- Task prompt:
Print the records again, character for character.

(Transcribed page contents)
* * * * *

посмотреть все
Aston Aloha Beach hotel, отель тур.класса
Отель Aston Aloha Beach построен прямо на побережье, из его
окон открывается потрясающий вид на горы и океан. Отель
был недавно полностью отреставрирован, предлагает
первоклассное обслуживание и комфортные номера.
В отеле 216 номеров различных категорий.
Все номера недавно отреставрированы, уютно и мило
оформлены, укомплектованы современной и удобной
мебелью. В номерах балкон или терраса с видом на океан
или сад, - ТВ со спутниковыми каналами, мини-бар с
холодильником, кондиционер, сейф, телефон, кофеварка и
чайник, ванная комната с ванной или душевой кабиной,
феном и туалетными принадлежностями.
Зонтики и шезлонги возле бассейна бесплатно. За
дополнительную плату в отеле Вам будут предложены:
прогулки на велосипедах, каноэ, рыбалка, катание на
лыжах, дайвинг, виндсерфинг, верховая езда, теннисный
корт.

* * * * *

- Written response:
посмотреть все
Aston Aloha Beach hotel, отель тур.класса
Отель Aston Aloha Beach построен прямо на побережье, из его
окон открывается потрясающий вид на горы и океан. Отель
был недавно полностью отреставрирован, предлагает
первоклассное обслуживание и комфортные номера.
В отеле 216 номеров различных категорий.
Все номера недавно отреставрированы, уютно и мило
оформлены, укомплектованы современной и удобной
мебелью. В номерах балкон или терраса с видом на океан
или сад, - ТВ со спутниковыми каналами, мини-бар с
холодильником, кондиционер, сейф, телефон, кофеварка и
чайник, ванная комната с ванной или душевой кабиной,
феном и туалетными принадлежностями.
Зонтики и шезлонги возле бассейна бесплатно. За
дополнительную плату в отеле Вам будут предложены:
прогулки на велосипедах, каноэ, рыбалка, катание на
лыжах, дайвинг, виндсерфинг, верховая езда, теннисный
корт.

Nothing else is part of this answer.